## Material for this task

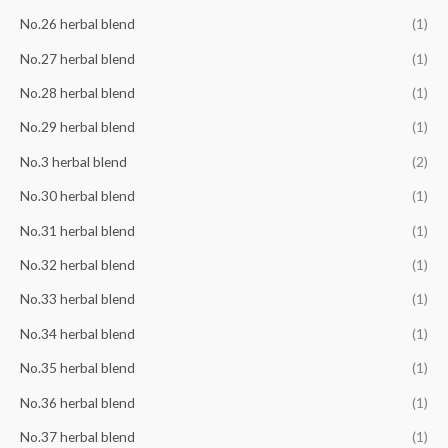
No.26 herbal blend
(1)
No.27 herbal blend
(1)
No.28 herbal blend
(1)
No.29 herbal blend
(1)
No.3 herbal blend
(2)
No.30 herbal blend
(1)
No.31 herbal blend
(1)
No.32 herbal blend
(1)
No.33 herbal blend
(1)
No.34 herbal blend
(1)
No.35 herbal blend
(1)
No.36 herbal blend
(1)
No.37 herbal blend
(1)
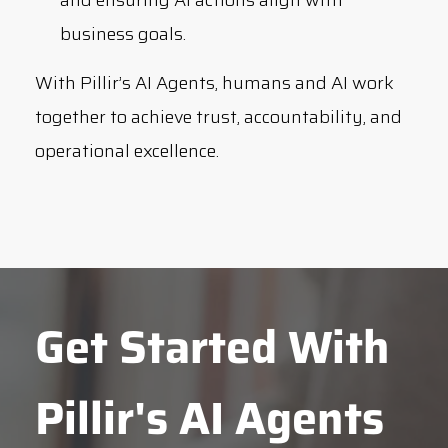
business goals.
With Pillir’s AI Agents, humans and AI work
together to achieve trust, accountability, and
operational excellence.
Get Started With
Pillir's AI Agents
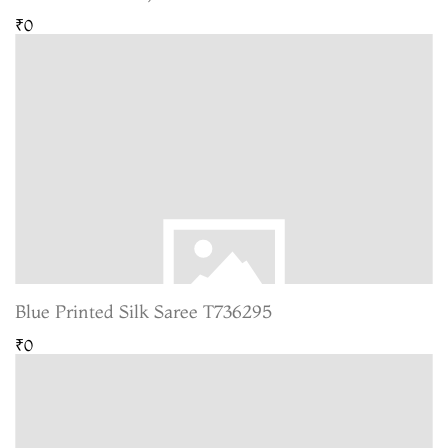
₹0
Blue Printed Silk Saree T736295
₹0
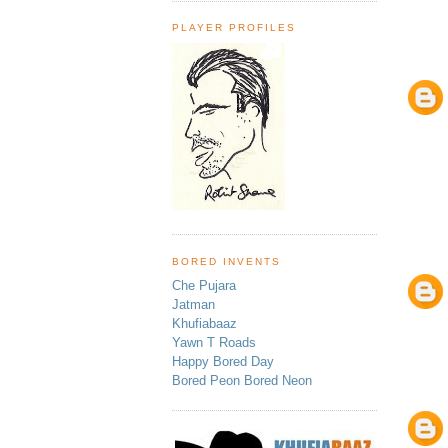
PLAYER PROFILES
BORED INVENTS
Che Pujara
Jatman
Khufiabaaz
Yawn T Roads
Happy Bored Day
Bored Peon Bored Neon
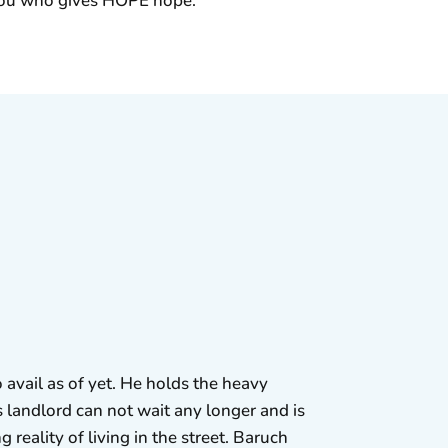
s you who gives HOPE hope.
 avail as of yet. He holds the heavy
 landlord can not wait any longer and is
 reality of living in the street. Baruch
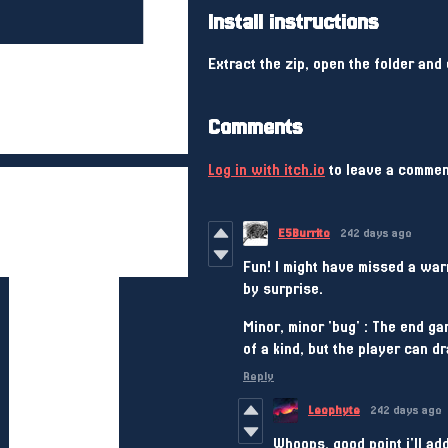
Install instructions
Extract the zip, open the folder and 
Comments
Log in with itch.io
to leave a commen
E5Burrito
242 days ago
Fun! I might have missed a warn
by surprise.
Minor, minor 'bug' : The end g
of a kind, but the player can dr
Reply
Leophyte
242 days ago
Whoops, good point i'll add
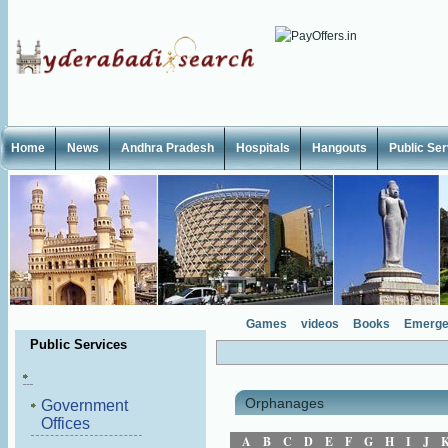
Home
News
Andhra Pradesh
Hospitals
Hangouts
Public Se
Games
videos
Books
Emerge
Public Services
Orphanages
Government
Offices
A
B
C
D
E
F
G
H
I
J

## Task
Write out the entries above verbatim, without pictures.

## Output of the exercise
No.26 herbal blend
(1)
No.27 herbal blend
(1)
No.28 herbal blend
(1)
No.29 herbal blend
(1)
No.3 herbal blend
(2)
No.30 herbal blend
(1)
No.31 herbal blend
(1)
No.32 herbal blend
(1)
No.33 herbal blend
(1)
No.34 herbal blend
(1)
No.35 herbal blend
(1)
No.36 herbal blend
(1)
No.37 herbal blend
(1)
business goals.
With Pillir’s AI Agents, humans and AI work
together to achieve trust, accountability, and
operational excellence.
Get Started With
Pillir's AI Agents
₹0
Blue Printed Silk Saree T736295
₹0
PLAYER PROFILES
BORED INVENTS
Che Pujara
Jatman
Khufiabaaz
Yawn T Roads
Happy Bored Day
Bored Peon Bored Neon
s you who gives HOPE hope.
 avail as of yet. He holds the heavy
 landlord can not wait any longer and is
 reality of living in the street. Baruch
Install instructions
Extract the zip, open the folder and 
Comments
Log in with itch.io
to leave a commen
E5Burrito
242 days ago
Fun! I might have missed a warn
by surprise.
Minor, minor 'bug' : The end g
of a kind, but the player can dr
Reply
Leophyte
242 days ago
Whoops, good point i'll add
Home
News
Andhra Pradesh
Hospitals
Hangouts
Public Se
Games
videos
Books
Emerge
Public Services
Orphanages
Government
Offices
A
B
C
D
E
F
G
H
I
J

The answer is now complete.